The company will highlight priorities for its Customer First, People Led, Innovation Driven strategy; discuss targeted areas of growth including small and medium-sized businesses, healthcare and international; provide 2023 financial targets; and discuss newly established ESG targets.
- Customer First: The company’s Customer First strategy strives to provide the best digital experience powered by its global smart logistics network. The company will showcase the actions it is taking to make it simpler and more helpful to do business with UPS. Customer First focuses on removing friction when doing business with UPS, as measured by gains in Net Promoter Score, or NPS. The company has targeted a 2023 NPS score of 50 or higher.
- People Led: The company will discuss the measures it is taking to improve the employee experience and increase the likelihood that an employee recommends UPS as a great place to work. The company has established a 2023 “likelihood to recommend” target of 80 percent or higher.

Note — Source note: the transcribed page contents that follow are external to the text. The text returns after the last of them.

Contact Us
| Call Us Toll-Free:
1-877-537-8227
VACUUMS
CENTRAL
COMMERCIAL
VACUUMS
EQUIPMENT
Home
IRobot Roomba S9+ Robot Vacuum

- Innovation Driven: By highlighting technology and productivity initiatives, the company will address its approach to creating shareowner value by delivering consistently higher returns on invested capital, as well as returns to shareowners through dividends and share repurchases.
“We are creating a new UPS, rooted in the values of the company. Our strategic priorities are evolving to reflect the changing needs of our customers and our business, and what matters most to our stakeholders,” said Carol Tomé, UPS chief executive officer.
2023 Financial Targets
Today the company will discuss its 2023 financial targets as follows:
Consolidated revenue ranging from approximately $98 billion to approximately $102 billion.

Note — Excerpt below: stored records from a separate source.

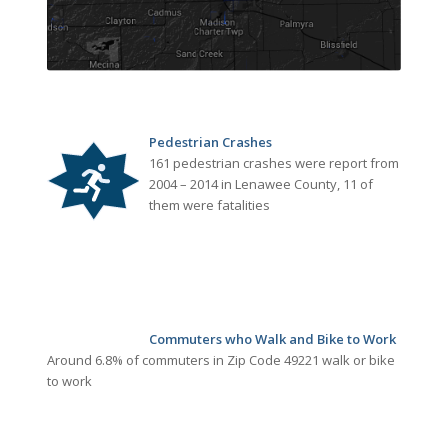
Pedestrian Crashes
161 pedestrian crashes were report from
2004 – 2014 in Lenawee County, 11 of
them were fatalities
Commuters who Walk and Bike to Work
Around 6.8% of commuters in Zip Code 49221 walk or bike
to work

Consolidated adjusted* operating margin ranging from approximately 12.7 percent to approximately 13.7 percent.
Cumulative capital spending from 2021–2023 of approximately $13.5 billion to approximately $14.5 billion.
Adjusted return on invested capital ranging from approximately 26 percent to approximately 29 percent.

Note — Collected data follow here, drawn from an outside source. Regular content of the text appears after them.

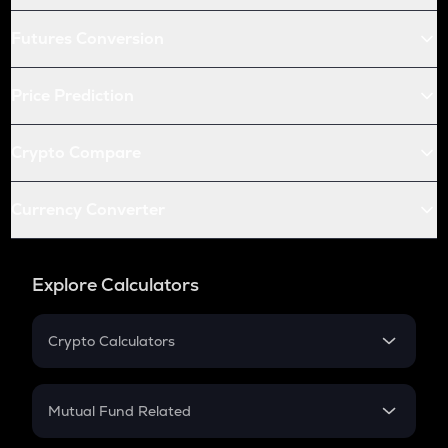
Futures Conversion
Price Prediction
Crypto Compare
Currency Converter
Explore Calculators
Crypto Calculators
Crypto SIP Calculator
Crypto Return
Mutual Fund Related
Crypto Tax
Mutual Fund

* “Adjusted” amounts are non-GAAP financial measures. See the appendix to this release for a discussion of non-GAAP financial measures, including required reconciliations.
The company is only able to provide operating margin and return on invested capital guidance on an adjusted (non-GAAP) basis because it is not possible to predict or provide a reconciliation reflecting the impact of future pension mark-to-market or other unknown or unanticipated potential adjustments which would be included in reported (GAAP) results and which could be material.
The company is also announcing a new set of company-wide ESG targets, including its pledge to be carbon neutral across scope 1, 2 and 3 emissions in its global operations by 2050. Interim 2035 environmental sustainability targets include:
50% reduction in CO2 per package delivered for its global small package operations (2020 base year).
100% of company facilities powered by renewable electricity.
30% of the fuel used in its global air fleet be sustainable aviation fuel.
UPS has published its ESG strategy at investors.ups.com/esg.